# TRY IT
Return each record word for word and omit the pictures.

# LISTED RECORDS

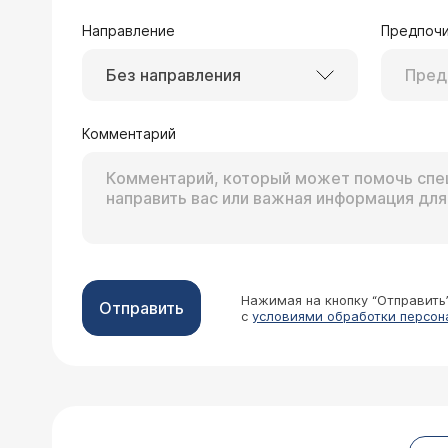
было больше (еще 4 размерами от 0
Врачи предлагают операцию по удалению язв (2/3 желудка). Посовету
Направление
Предпочи
лечение народыми средствами или к
всемозможными последствиями, в том
Без направления
25.05.2010 Ефим, 21 год, Москва
Летом 2009 года делал ФГС в больни
рубец от язвы там же, эрозивный бу
Комментарий
№6 (Новая Басманная д.26), получи
Уважаемый Ефим, Вы п
смыкается полностью. Слизистая жел
зажить без формирова
деформирована, слизистая ее гипер
Так что приведенные 
Заключение: Картина эрозивного дуо
врачей? Может стоит сделать гастр
Нажимая на кнопку “Отправить
Отправить
с
условиями обработки персон
28.12.2009 Ольга, 49 лет, Сосногорск
Какие операции делают в вашей клин
стеноза, а так же хочу спросить - о
после операции не будет стеноза -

# ANSWER SECTION
было больше (еще 4 размерами от 0
Врачи предлагают операцию по удалению язв (2/3 желудка). Посовету
Направление
Предпочи
лечение народыми средствами или к
всемозможными последствиями, в том
Без направления
25.05.2010 Ефим, 21 год, Москва
Летом 2009 года делал ФГС в больни
рубец от язвы там же, эрозивный бу
Комментарий
№6 (Новая Басманная д.26), получи
Уважаемый Ефим, Вы п
смыкается полностью. Слизистая жел
зажить без формирова
деформирована, слизистая ее гипер
Так что приведенные 
Заключение: Картина эрозивного дуо
врачей? Может стоит сделать гастр
Нажимая на кнопку “Отправить
Отправить
с
условиями обработки персон
28.12.2009 Ольга, 49 лет, Сосногорск
Какие операции делают в вашей клин
стеноза, а так же хочу спросить - о
после операции не будет стеноза -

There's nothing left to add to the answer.